In October 2009 when the Greek economic/financial crisis began, the Greek government had a budget deficit of 15.7 per cent of gross domestic product (greatly exceeding the 3 per cent allowed in the EU Stability and Growth Pact) and a debt-GDP ratio of nearly 130 per cent (more than twice allowed).
Externally, the current account deficit (foreign borrowing) had been rising to nearly 9 per cent of GDP, resulting in a cumulative debt of more than 70 per cent of GDP.
What were the root causes?
Firstly, entry into the euro zone was achieved at too favourable an exchange rate, causing Greece, which was already lagging behind in productivity, to become uncompetitive.
Secondly, Greece's higher wage increases and higher inflation, combined with low productivity, worsened its competitiveness: Greece's unit labour cost rose to nearly 30 percentage points higher than Germany's.
Thirdly, after joining the euro zone, Greece's borrowing costs fell substantially from nearly 25 per cent in 1991 to below 6 per cent. This must have encouraged a borrowing binge by the public and private sectors.
Fourthly, the financial crisis of 2007-2008 resulted in a sudden stoppage/reversal of external financing. Those who had borrowed at short term were the most vulnerable because of the maturity - and, in some cases, currency - mismatches.
Bad governance was also an issue.
Finances were fudged: To enter the euro zone, Greece lied about its public finances.
Its deficits were well in excess of the Maastricht norm of 3 per cent of GDP and its public debt well above the limit of 60 per cent of GDP.
Profligacy: Successive governments promised more and more largesse in order to win votes. The result was ballooning Budget deficits that had to be financed by borrowing because Greece cannot print euros.
Bloated bureaucracy: After democracy was restored in 1974, successive populist governments padded the civil service. By 1980, over 500,000 were civil servants. Until recently, the number exceeded one million (out of a work force of over four million). Most of these employees cannot be fired. Generous perks, benefits, bonuses and pensions were the lure for government jobs.
Poor tax collection: Revenues lost to tax evasion are estimated to be 3 per cent to 4 per cent of GDP, enough to reduce the government deficit by half.
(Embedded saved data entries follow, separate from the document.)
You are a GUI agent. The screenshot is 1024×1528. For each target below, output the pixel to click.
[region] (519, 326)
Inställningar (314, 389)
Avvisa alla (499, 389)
Ineffective governance and corruption: According to World Bank indices, Greece's indices for effectiveness of governance and corruption had fallen way below the rest of the EU/euro zone.
THE SCYLLA OF AUSTERITY
Despite the massive bailout funds extended by the troika and substantial haircuts on bond redemptions, Greece is in the throes of a Great Depression with high unemployment, heavy retrenchments, severe cuts in government expenditure, especially on pensions and entitlements, and an exploding debt-GDP ratio of 175 per cent.
The problem is Greece has to find the euros to pay its creditors but it cannot find enough. It needs more bailout and debt restructuring but the troika insists on onerous conditions which spell more austerity and painful reforms.
Greece is in the hapless death spiral described by the noted economist Irving Fisher in his article "The debt-deflation theory of Great Depressions", where austerity results in exploding debt-GDP ratios. The current government was elected by a disenchanted electorate who do not like austerity. Being a member of the euro zone means Greece has no control over the exchange rate and monetary policy, both of which are set by the ECB. It has to live with a euro too strong for its weak competitiveness. Staying with the euro means that the only way forward is to cut wages and prices - what economists call internal devaluation. In addition, of course, it has to produce a primary surplus in the Budget to pay its creditors. This entails further painful cuts in government expenditure and increases in taxes. Greek standards of living must fall further.